Feel free to ask me any questions.

Since you offered ...
What are some of your thoughts in regards to finalizing the SAP's?
Do you feel enough time has gone by that NWBO may have already submitted these to the 4 Regulatory Agencies?
Do you think that NWBO may have already received revised SAP approval from any/all 4 RAs?
What main revisions do you believe NWBO might be incorporating in these revised SAPs?
How to statistically interpret PFS events & pseudoprogression?
Surgery with/without dyes (5 ALA)?
White blood cells counts?
Other factors?
What is your current expected timeframe for topline/data lock? From the PR it appears this will not be announced at ASCO ... are you thinking perhaps within weeks, or perhaps towards year-end?

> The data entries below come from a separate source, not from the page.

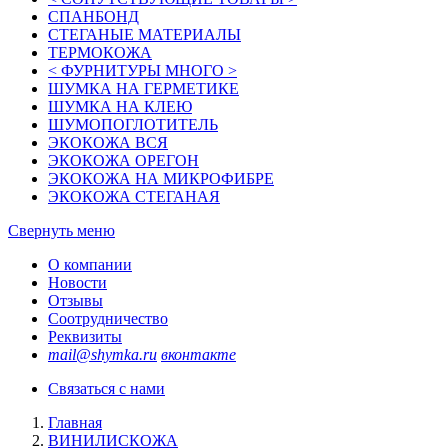
СПАНБОНД
СТЕГАНЫЕ МАТЕРИАЛЫ
ТЕРМОКОЖА
< ФУРНИТУРЫ МНОГО >
ШУМКА НА ГЕРМЕТИКЕ
ШУМКА НА КЛЕЮ
ШУМОПОГЛОТИТЕЛЬ
ЭКОКОЖА ВСЯ
ЭКОКОЖА ОРЕГОН
ЭКОКОЖА НА МИКРОФИБРЕ
ЭКОКОЖА СТЕГАНАЯ
Свернуть меню
О компании
Новости
Отзывы
Соотрудничество
Реквизиты
mail@shymka.ru
вконтакте
Связаться с нами
Главная
ВИНИЛИСКОЖА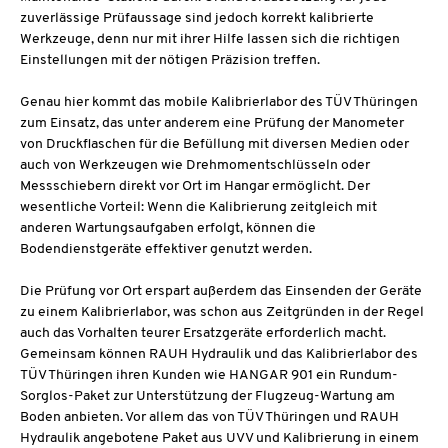
zuverlässige Prüfaussage sind jedoch korrekt kalibrierte
Werkzeuge, denn nur mit ihrer Hilfe lassen sich die richtigen
Einstellungen mit der nötigen Präzision treffen.
Genau hier kommt das mobile Kalibrierlabor des TÜV Thüringen
zum Einsatz, das unter anderem eine Prüfung der Manometer
von Druckflaschen für die Befüllung mit diversen Medien oder
auch von Werkzeugen wie Drehmomentschlüsseln oder
Messschiebern direkt vor Ort im Hangar ermöglicht. Der
wesentliche Vorteil: Wenn die Kalibrierung zeitgleich mit
anderen Wartungsaufgaben erfolgt, können die
Bodendienstgeräte effektiver genutzt werden.
Die Prüfung vor Ort erspart außerdem das Einsenden der Geräte
zu einem Kalibrierlabor, was schon aus Zeitgründen in der Regel
auch das Vorhalten teurer Ersatzgeräte erforderlich macht.
Gemeinsam können RAUH Hydraulik und das Kalibrierlabor des
TÜV Thüringen ihren Kunden wie HANGAR 901 ein Rundum-
Sorglos-Paket zur Unterstützung der Flugzeug-Wartung am
Boden anbieten. Vor allem das von TÜV Thüringen und RAUH
Hydraulik angebotene Paket aus UVV und Kalibrierung in einem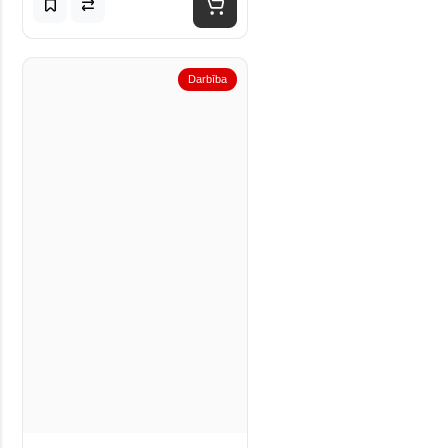
Darbība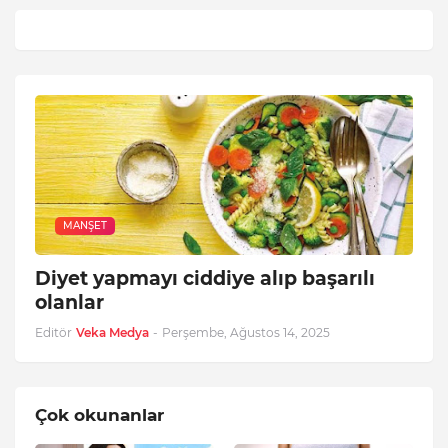
MANŞET
Diyet yapmayı ciddiye alıp başarılı
olanlar
Editör
Veka Medya
-
Perşembe, Ağustos 14, 2025
Çok okunanlar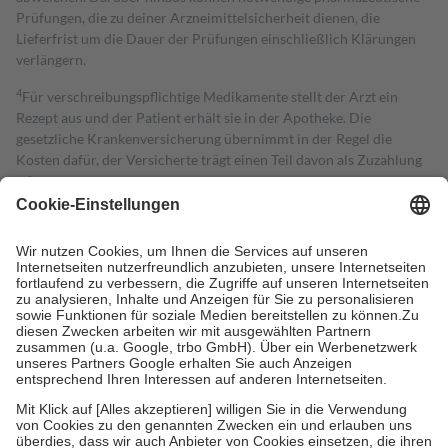
Prüfungen, die zu deiner Arzneimittelsicherheit dienen, die
Lieferfrist um die Dauer der Prüfungen einschließlich Klärungen
verlängern.
4
Für verschreibungspflichtige Medikamente stellt der Arzt ein
Rezept aus und der Patient erhält sie in der Apotheke. Die
gesetzliche Krankenversicherung übernimmt in der Regel die
Kosten dafür, der Versicherte trägt einen Teil davon als Zuzahlung
mit.
Grundsätzlich leisten Mitglieder Zuzahlungen in Höhe von zehn
Prozent des Abgabepreises,
mindestens
jedoch
fünf Euro
und
höchstens zehn Euro.
Es sind jedoch nie mehr als die tatsächlichen
Kosten der Leistung zu entrichten.
Diese Regeln gelten grundsätzlich auch für Online-Apotheken.
Bei Heilmitteln und häuslicher Krankenpflege beträgt die
Zuzahlung zehn Prozent der Kosten sowie zehn Euro je
Verordnung.
Um das Engagement der Versicherten für ihre eigene Gesundheit zu
stärken und die besondere Stellung der Familie zu unterstützen,
fallen
keine Zuzahlungen
an bei:
• Kindern und Jugendlichen bis zum vollendeten 18. Lebensjahr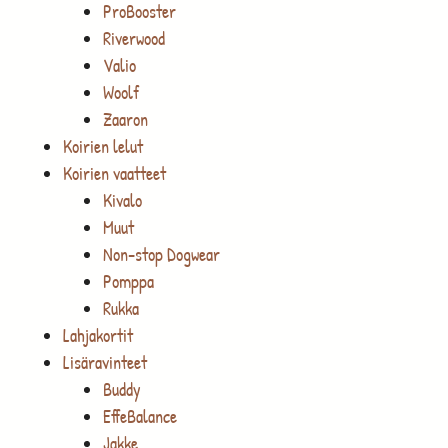
ProBooster
Riverwood
Valio
Woolf
Zaaron
Koirien lelut
Koirien vaatteet
Kivalo
Muut
Non-stop Dogwear
Pomppa
Rukka
Lahjakortit
Lisäravinteet
Buddy
EffeBalance
Jakke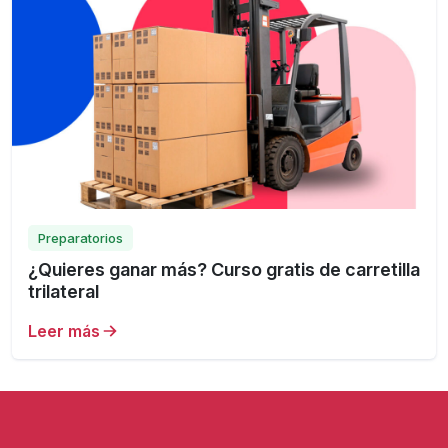
Preparatorios
¿Quieres ganar más? Curso gratis de carretilla
trilateral
Leer más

Statistics: which of the trial results do you believe might have improved compared to their most recent blinded results disclosed?
Do you think that Primary Endpoint (PFS) might still come through OK? Or that the long tail of OS will need to "save the day/trial"?
Once unblinded, where do you figure the OS results might wind up for:
Treatment Group (early DCVax)?
Placebo Group (no DCVax versus Late DCVax)?

Assuming approval of DCVax-L, which country/RA do you believe might grant approval first?